Review por: Pablo Vieira
30/03/2026
Paul em Casa
de Michel Rabagliati

Cada dia que leio HQs percebo que me torno um leitor mais maduro. Explico-me: no início da adolescência, o meu eu-leitor só consumia hqs de super-heróis, 4 décadas depois... não tenho dúvidas que para apreciar completamente um tipo de arte, é preciso amadurecer e consumir/ler diferentes tipos de história. Dito isto, afirmo categoricamente: Paul em Casa é uma hq fora-do-comum (expressão utilizada pelo meu saudoso pai quando queria elogiar qualquer obra de arte e/ou artista com talento extraodinário). Mas o porquê de Paul em Casa ser fora-do-comum mesmo sendo uma hq sobre o comum, o cotidiano, o tédio do dia-a-dia etc.?
Michel Rabagliati é um artista que sabe captar de forma competente o cotidiano, o sentimento, as alegrias, as angústias, os sabores, os dissabores do ser humano comum. Fez isso de forma brilhante em A Canção de Roland (história sobre laços familiares e luto), primeira hq do autor lançada no Brasil pela editora Comix Zone de uma série de hqs intitulada Paul... (Paul representando o alter ego do autor).
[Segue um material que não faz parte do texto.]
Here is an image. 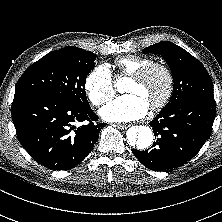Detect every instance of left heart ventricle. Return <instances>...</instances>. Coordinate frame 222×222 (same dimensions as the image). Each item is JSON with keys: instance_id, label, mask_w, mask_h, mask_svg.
<instances>
[{"instance_id": "left-heart-ventricle-1", "label": "left heart ventricle", "mask_w": 222, "mask_h": 222, "mask_svg": "<svg viewBox=\"0 0 222 222\" xmlns=\"http://www.w3.org/2000/svg\"><path fill=\"white\" fill-rule=\"evenodd\" d=\"M165 89L166 77L162 71L156 70L142 82L130 80L126 91L139 95L150 107L160 100Z\"/></svg>"}]
</instances>
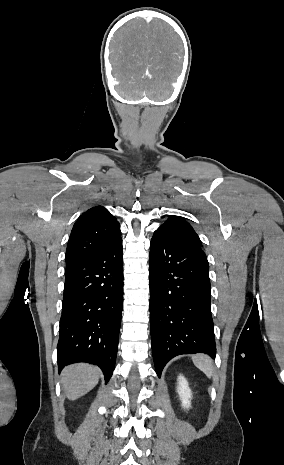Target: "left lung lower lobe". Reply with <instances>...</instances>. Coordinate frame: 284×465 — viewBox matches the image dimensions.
<instances>
[{
	"label": "left lung lower lobe",
	"instance_id": "0a47b994",
	"mask_svg": "<svg viewBox=\"0 0 284 465\" xmlns=\"http://www.w3.org/2000/svg\"><path fill=\"white\" fill-rule=\"evenodd\" d=\"M209 265L203 249L156 230L150 244V328L155 371L180 354L215 358Z\"/></svg>",
	"mask_w": 284,
	"mask_h": 465
}]
</instances>
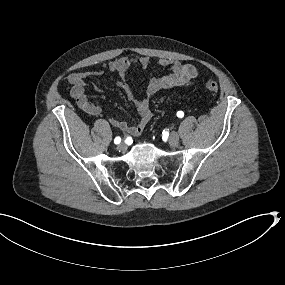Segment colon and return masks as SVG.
<instances>
[{"label":"colon","mask_w":285,"mask_h":285,"mask_svg":"<svg viewBox=\"0 0 285 285\" xmlns=\"http://www.w3.org/2000/svg\"><path fill=\"white\" fill-rule=\"evenodd\" d=\"M205 87L209 90L212 94H217L219 91V86L215 81L208 80L205 82Z\"/></svg>","instance_id":"5ec220e1"}]
</instances>
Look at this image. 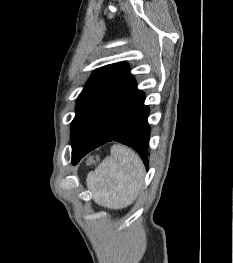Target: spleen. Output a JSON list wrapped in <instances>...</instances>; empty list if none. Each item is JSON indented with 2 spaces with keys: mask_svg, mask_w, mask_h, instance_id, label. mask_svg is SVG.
<instances>
[{
  "mask_svg": "<svg viewBox=\"0 0 233 263\" xmlns=\"http://www.w3.org/2000/svg\"><path fill=\"white\" fill-rule=\"evenodd\" d=\"M144 166L131 149L116 144L111 155L88 174L86 184L93 200L110 209L131 205L143 184Z\"/></svg>",
  "mask_w": 233,
  "mask_h": 263,
  "instance_id": "3e777b00",
  "label": "spleen"
}]
</instances>
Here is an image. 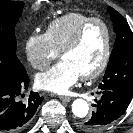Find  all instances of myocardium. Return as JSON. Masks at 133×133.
I'll list each match as a JSON object with an SVG mask.
<instances>
[{
  "mask_svg": "<svg viewBox=\"0 0 133 133\" xmlns=\"http://www.w3.org/2000/svg\"><path fill=\"white\" fill-rule=\"evenodd\" d=\"M93 24H99L104 28L106 33V44H105L102 60L97 66V68L92 72L81 76V78L85 81L94 80L98 78L105 71V69L109 64L111 52H112V31L108 23L100 18H90L79 27V29L74 34L72 39L60 51L61 57H63L64 54L75 49L82 41L86 30Z\"/></svg>",
  "mask_w": 133,
  "mask_h": 133,
  "instance_id": "1",
  "label": "myocardium"
}]
</instances>
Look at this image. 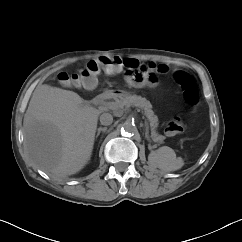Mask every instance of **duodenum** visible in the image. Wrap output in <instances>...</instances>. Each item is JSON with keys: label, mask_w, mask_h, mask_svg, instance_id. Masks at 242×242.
Returning <instances> with one entry per match:
<instances>
[{"label": "duodenum", "mask_w": 242, "mask_h": 242, "mask_svg": "<svg viewBox=\"0 0 242 242\" xmlns=\"http://www.w3.org/2000/svg\"><path fill=\"white\" fill-rule=\"evenodd\" d=\"M113 95H114V93H112V92H103V93L98 94V95L96 96V101H103V100H106V99L110 98V97L113 96Z\"/></svg>", "instance_id": "duodenum-1"}]
</instances>
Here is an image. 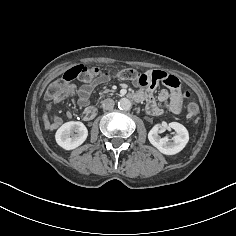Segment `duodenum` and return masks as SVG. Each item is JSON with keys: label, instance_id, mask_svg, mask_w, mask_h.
<instances>
[{"label": "duodenum", "instance_id": "duodenum-1", "mask_svg": "<svg viewBox=\"0 0 236 236\" xmlns=\"http://www.w3.org/2000/svg\"><path fill=\"white\" fill-rule=\"evenodd\" d=\"M132 99L135 101V102H140L141 100H139L138 98L132 96ZM96 108L93 107V106H89L87 108H85L82 113H81V116L85 119V120H90L92 119L95 115H96Z\"/></svg>", "mask_w": 236, "mask_h": 236}]
</instances>
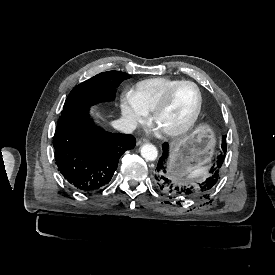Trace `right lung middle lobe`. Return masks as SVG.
<instances>
[{"instance_id":"right-lung-middle-lobe-1","label":"right lung middle lobe","mask_w":275,"mask_h":275,"mask_svg":"<svg viewBox=\"0 0 275 275\" xmlns=\"http://www.w3.org/2000/svg\"><path fill=\"white\" fill-rule=\"evenodd\" d=\"M129 74L119 71H108L77 85L68 95L63 109L73 107H90L102 101L113 100L116 88Z\"/></svg>"}]
</instances>
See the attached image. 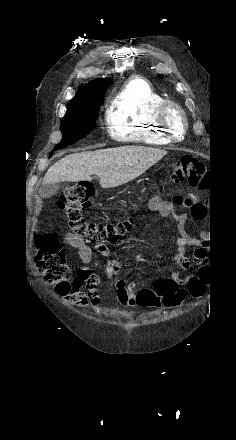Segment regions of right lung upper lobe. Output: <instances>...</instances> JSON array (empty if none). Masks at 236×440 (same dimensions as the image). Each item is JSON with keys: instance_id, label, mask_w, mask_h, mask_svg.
I'll use <instances>...</instances> for the list:
<instances>
[{"instance_id": "1", "label": "right lung upper lobe", "mask_w": 236, "mask_h": 440, "mask_svg": "<svg viewBox=\"0 0 236 440\" xmlns=\"http://www.w3.org/2000/svg\"><path fill=\"white\" fill-rule=\"evenodd\" d=\"M110 83L111 80L105 78L91 81L89 84H84L79 88L75 97L70 100V102L104 95Z\"/></svg>"}]
</instances>
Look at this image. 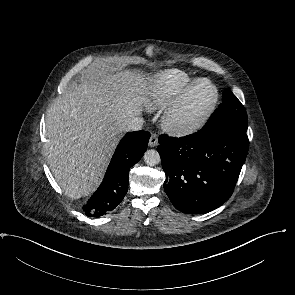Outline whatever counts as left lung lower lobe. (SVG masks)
Here are the masks:
<instances>
[{
  "instance_id": "0a47b994",
  "label": "left lung lower lobe",
  "mask_w": 295,
  "mask_h": 295,
  "mask_svg": "<svg viewBox=\"0 0 295 295\" xmlns=\"http://www.w3.org/2000/svg\"><path fill=\"white\" fill-rule=\"evenodd\" d=\"M158 141L166 174L164 190L175 208L205 214L230 198L247 156L245 132L203 127L181 138L161 135Z\"/></svg>"
}]
</instances>
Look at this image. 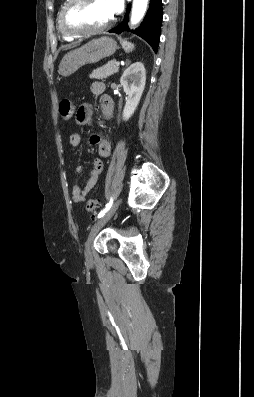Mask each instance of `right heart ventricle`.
<instances>
[{"label": "right heart ventricle", "instance_id": "obj_1", "mask_svg": "<svg viewBox=\"0 0 254 397\" xmlns=\"http://www.w3.org/2000/svg\"><path fill=\"white\" fill-rule=\"evenodd\" d=\"M60 15V14H59ZM58 29H59V31H60V34H61V36H62V38L64 39V40H66V41H72V40H74L76 37H74V36H69V35H67V34H65L61 29H60V26H59V17H58Z\"/></svg>", "mask_w": 254, "mask_h": 397}]
</instances>
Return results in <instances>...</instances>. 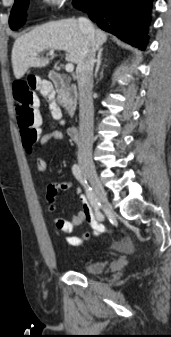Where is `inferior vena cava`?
Here are the masks:
<instances>
[{
  "label": "inferior vena cava",
  "mask_w": 171,
  "mask_h": 337,
  "mask_svg": "<svg viewBox=\"0 0 171 337\" xmlns=\"http://www.w3.org/2000/svg\"><path fill=\"white\" fill-rule=\"evenodd\" d=\"M79 27L85 34L80 61L76 68L79 89V163L92 164L93 124L94 108L92 100L93 66L95 62L96 48L94 45L95 29L87 18L78 19Z\"/></svg>",
  "instance_id": "obj_1"
}]
</instances>
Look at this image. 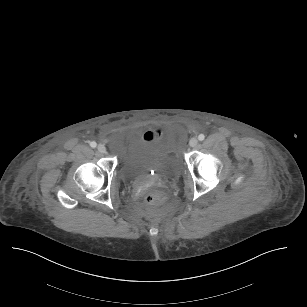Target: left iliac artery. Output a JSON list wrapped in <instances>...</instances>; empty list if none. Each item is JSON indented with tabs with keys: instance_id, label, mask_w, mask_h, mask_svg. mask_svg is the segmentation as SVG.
Here are the masks:
<instances>
[{
	"instance_id": "left-iliac-artery-1",
	"label": "left iliac artery",
	"mask_w": 307,
	"mask_h": 307,
	"mask_svg": "<svg viewBox=\"0 0 307 307\" xmlns=\"http://www.w3.org/2000/svg\"><path fill=\"white\" fill-rule=\"evenodd\" d=\"M198 139H199L200 141H203V140L205 139V135H204V134H200V135L198 136Z\"/></svg>"
}]
</instances>
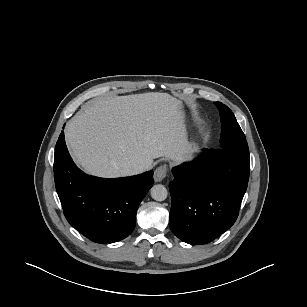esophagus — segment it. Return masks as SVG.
Instances as JSON below:
<instances>
[{
    "label": "esophagus",
    "instance_id": "obj_1",
    "mask_svg": "<svg viewBox=\"0 0 307 307\" xmlns=\"http://www.w3.org/2000/svg\"><path fill=\"white\" fill-rule=\"evenodd\" d=\"M167 165H162L156 168L154 171V180L155 182H161L167 175Z\"/></svg>",
    "mask_w": 307,
    "mask_h": 307
}]
</instances>
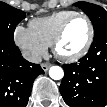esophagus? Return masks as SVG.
Listing matches in <instances>:
<instances>
[{
    "label": "esophagus",
    "mask_w": 107,
    "mask_h": 107,
    "mask_svg": "<svg viewBox=\"0 0 107 107\" xmlns=\"http://www.w3.org/2000/svg\"><path fill=\"white\" fill-rule=\"evenodd\" d=\"M51 64L49 63H42L41 68L46 72L50 68Z\"/></svg>",
    "instance_id": "obj_1"
}]
</instances>
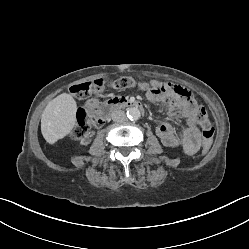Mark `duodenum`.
Here are the masks:
<instances>
[{"label":"duodenum","instance_id":"1","mask_svg":"<svg viewBox=\"0 0 249 249\" xmlns=\"http://www.w3.org/2000/svg\"><path fill=\"white\" fill-rule=\"evenodd\" d=\"M120 108H136L139 111H143V105L138 100L128 99L124 97H115L109 99L101 108V119L105 121Z\"/></svg>","mask_w":249,"mask_h":249}]
</instances>
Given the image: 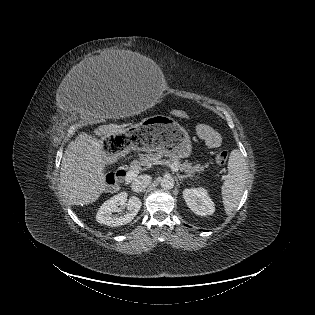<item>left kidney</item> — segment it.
Returning <instances> with one entry per match:
<instances>
[{"label":"left kidney","mask_w":315,"mask_h":315,"mask_svg":"<svg viewBox=\"0 0 315 315\" xmlns=\"http://www.w3.org/2000/svg\"><path fill=\"white\" fill-rule=\"evenodd\" d=\"M187 206L200 216L212 215L215 205L204 188H190L183 191Z\"/></svg>","instance_id":"1"}]
</instances>
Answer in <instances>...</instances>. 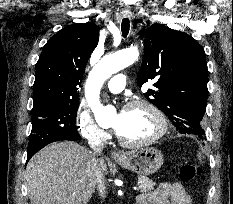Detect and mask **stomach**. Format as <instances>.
<instances>
[{"label":"stomach","mask_w":233,"mask_h":204,"mask_svg":"<svg viewBox=\"0 0 233 204\" xmlns=\"http://www.w3.org/2000/svg\"><path fill=\"white\" fill-rule=\"evenodd\" d=\"M117 162L123 167L142 176L157 172L164 162L163 154L153 147L125 153Z\"/></svg>","instance_id":"stomach-1"}]
</instances>
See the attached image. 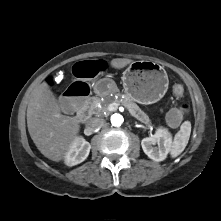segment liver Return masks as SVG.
<instances>
[{
	"label": "liver",
	"mask_w": 221,
	"mask_h": 221,
	"mask_svg": "<svg viewBox=\"0 0 221 221\" xmlns=\"http://www.w3.org/2000/svg\"><path fill=\"white\" fill-rule=\"evenodd\" d=\"M131 59L116 58L110 64L121 69L132 63ZM77 117L61 114L56 97L46 82L32 92L27 108V127L37 149L48 159L59 162L77 138L80 125Z\"/></svg>",
	"instance_id": "6515ba94"
}]
</instances>
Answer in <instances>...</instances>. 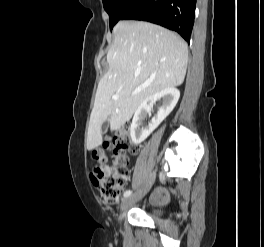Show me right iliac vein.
Instances as JSON below:
<instances>
[{
	"instance_id": "63e3f726",
	"label": "right iliac vein",
	"mask_w": 264,
	"mask_h": 247,
	"mask_svg": "<svg viewBox=\"0 0 264 247\" xmlns=\"http://www.w3.org/2000/svg\"><path fill=\"white\" fill-rule=\"evenodd\" d=\"M154 179H155V173L153 172L150 174V176L146 180L145 184L143 185V187L139 191H137L135 194L125 198L122 201L120 213L118 216L119 221L122 220L123 213L125 210H127L130 206H132L133 204H135L136 202H138L139 200H141L145 196V194L150 190V188L154 182Z\"/></svg>"
}]
</instances>
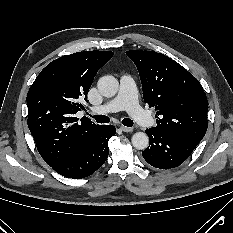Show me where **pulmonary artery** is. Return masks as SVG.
I'll list each match as a JSON object with an SVG mask.
<instances>
[{"label":"pulmonary artery","instance_id":"pulmonary-artery-1","mask_svg":"<svg viewBox=\"0 0 233 233\" xmlns=\"http://www.w3.org/2000/svg\"><path fill=\"white\" fill-rule=\"evenodd\" d=\"M121 110H126L144 127H151L154 124V119L139 106L135 81L128 74L121 76L120 88L116 97L91 109L94 114L114 113Z\"/></svg>","mask_w":233,"mask_h":233}]
</instances>
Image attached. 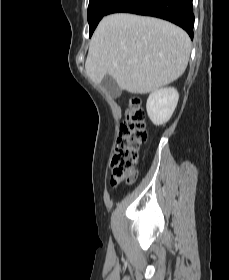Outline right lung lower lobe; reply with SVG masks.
<instances>
[{"label":"right lung lower lobe","mask_w":229,"mask_h":280,"mask_svg":"<svg viewBox=\"0 0 229 280\" xmlns=\"http://www.w3.org/2000/svg\"><path fill=\"white\" fill-rule=\"evenodd\" d=\"M116 12L135 13L168 20L182 27L193 39L192 0H115L107 14Z\"/></svg>","instance_id":"98d812e1"}]
</instances>
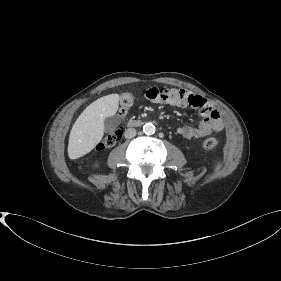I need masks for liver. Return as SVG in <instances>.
<instances>
[{
  "mask_svg": "<svg viewBox=\"0 0 281 281\" xmlns=\"http://www.w3.org/2000/svg\"><path fill=\"white\" fill-rule=\"evenodd\" d=\"M119 100L118 94L106 95L84 109L70 131L68 156L71 160L86 155L101 141L104 120L116 114Z\"/></svg>",
  "mask_w": 281,
  "mask_h": 281,
  "instance_id": "liver-1",
  "label": "liver"
}]
</instances>
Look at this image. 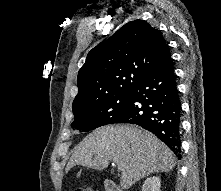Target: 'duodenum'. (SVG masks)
I'll return each instance as SVG.
<instances>
[{"mask_svg":"<svg viewBox=\"0 0 221 191\" xmlns=\"http://www.w3.org/2000/svg\"><path fill=\"white\" fill-rule=\"evenodd\" d=\"M103 186L105 191H122L121 187L111 179H105Z\"/></svg>","mask_w":221,"mask_h":191,"instance_id":"1","label":"duodenum"}]
</instances>
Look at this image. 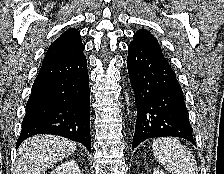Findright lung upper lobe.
<instances>
[{
  "instance_id": "1",
  "label": "right lung upper lobe",
  "mask_w": 224,
  "mask_h": 174,
  "mask_svg": "<svg viewBox=\"0 0 224 174\" xmlns=\"http://www.w3.org/2000/svg\"><path fill=\"white\" fill-rule=\"evenodd\" d=\"M83 44L77 29L71 28L48 48L42 65L68 59L83 53Z\"/></svg>"
}]
</instances>
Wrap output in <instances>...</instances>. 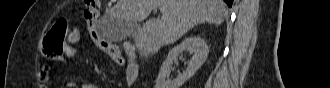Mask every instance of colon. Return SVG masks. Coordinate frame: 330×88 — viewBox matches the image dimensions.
<instances>
[{"mask_svg": "<svg viewBox=\"0 0 330 88\" xmlns=\"http://www.w3.org/2000/svg\"><path fill=\"white\" fill-rule=\"evenodd\" d=\"M101 2L99 0H89L84 7V18L86 20L91 39L96 47L105 51L111 48L112 43L104 39L97 31L96 21L100 14ZM68 35V23L65 19L58 20L47 32L43 39L42 52L52 59H60L65 51L66 39ZM116 46V45H114ZM117 47V46H116ZM114 61H119L120 55L112 56Z\"/></svg>", "mask_w": 330, "mask_h": 88, "instance_id": "obj_1", "label": "colon"}]
</instances>
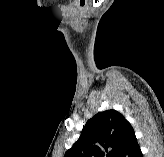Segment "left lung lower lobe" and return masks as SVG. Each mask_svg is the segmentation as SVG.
<instances>
[{
	"instance_id": "left-lung-lower-lobe-1",
	"label": "left lung lower lobe",
	"mask_w": 164,
	"mask_h": 157,
	"mask_svg": "<svg viewBox=\"0 0 164 157\" xmlns=\"http://www.w3.org/2000/svg\"><path fill=\"white\" fill-rule=\"evenodd\" d=\"M118 157H143L135 134L126 143Z\"/></svg>"
}]
</instances>
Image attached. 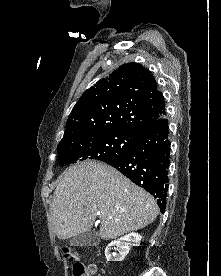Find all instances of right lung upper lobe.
Segmentation results:
<instances>
[{
  "label": "right lung upper lobe",
  "mask_w": 221,
  "mask_h": 276,
  "mask_svg": "<svg viewBox=\"0 0 221 276\" xmlns=\"http://www.w3.org/2000/svg\"><path fill=\"white\" fill-rule=\"evenodd\" d=\"M165 113L163 95L150 71L138 63L124 64L82 94L61 142L109 132L137 137Z\"/></svg>",
  "instance_id": "obj_1"
}]
</instances>
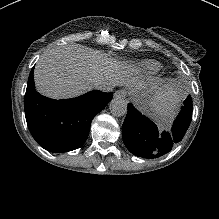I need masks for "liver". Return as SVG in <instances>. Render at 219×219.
Instances as JSON below:
<instances>
[{
	"instance_id": "liver-1",
	"label": "liver",
	"mask_w": 219,
	"mask_h": 219,
	"mask_svg": "<svg viewBox=\"0 0 219 219\" xmlns=\"http://www.w3.org/2000/svg\"><path fill=\"white\" fill-rule=\"evenodd\" d=\"M102 62L87 47H68L42 57L35 70L38 90L55 98L81 95L93 89V80L103 76Z\"/></svg>"
}]
</instances>
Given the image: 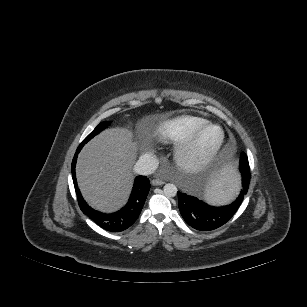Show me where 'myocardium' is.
Wrapping results in <instances>:
<instances>
[{"instance_id":"obj_1","label":"myocardium","mask_w":307,"mask_h":307,"mask_svg":"<svg viewBox=\"0 0 307 307\" xmlns=\"http://www.w3.org/2000/svg\"><path fill=\"white\" fill-rule=\"evenodd\" d=\"M209 129H216L219 137L214 145L204 153H197L198 142ZM224 132L216 124L207 123L194 131L186 140L181 142L175 151L176 163L188 172H198L206 168L217 156L224 143Z\"/></svg>"}]
</instances>
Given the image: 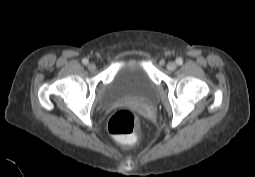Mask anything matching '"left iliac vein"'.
<instances>
[{"label":"left iliac vein","instance_id":"4c4485c4","mask_svg":"<svg viewBox=\"0 0 255 177\" xmlns=\"http://www.w3.org/2000/svg\"><path fill=\"white\" fill-rule=\"evenodd\" d=\"M176 67H177V65H176L175 62H169V63L167 64V69L170 70V71L175 70Z\"/></svg>","mask_w":255,"mask_h":177}]
</instances>
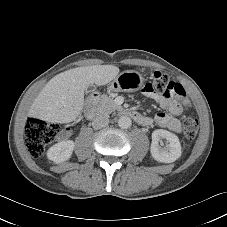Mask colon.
<instances>
[{
	"label": "colon",
	"mask_w": 227,
	"mask_h": 227,
	"mask_svg": "<svg viewBox=\"0 0 227 227\" xmlns=\"http://www.w3.org/2000/svg\"><path fill=\"white\" fill-rule=\"evenodd\" d=\"M155 87V94L163 95L165 91H172L182 100L185 107L190 108L191 103L186 96L184 88L180 84L170 81L168 75L161 71H155L151 75V81ZM199 129V121L195 117H187L183 122L184 136L192 140ZM62 134V128L55 123H48L37 118H29L25 126L26 147L33 158L43 155L47 144Z\"/></svg>",
	"instance_id": "5ec220e1"
}]
</instances>
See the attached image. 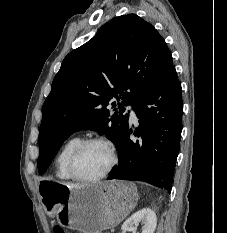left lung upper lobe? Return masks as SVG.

Paul Em Casa, é a segunda hq do autor lançada no Brasil também pela editora Comix Zone, cuja temática é similar, porém, o foco muda. Agora, a história se passa 15 anos após os acontecimentos de A Canção de Roland e a personagem central volta a ser o próprio Paul. Ele agora está com 51 anos de idade, divorciado, enfrentando alguns problemas de saúde (como por exemplo: apnéia do sono), lidando com a iminente morte da mãe e da separação da outrora pequena Rose (sua filha que agora cresceu e resolveu ir morar na Inglaterra).

Tudo na história é permeado pela rotina ordinária de Michel (ou melhor, de Paul) que vive em Montreal tentando lidar com as pequenas dores e ausências da vida adulta. O autor se desnuda e se mostra como um hipocondríaco, inseguro, receoso de começar um novo relacionamento amoroso etc., enfim, se mostra um ser humano na sua essência.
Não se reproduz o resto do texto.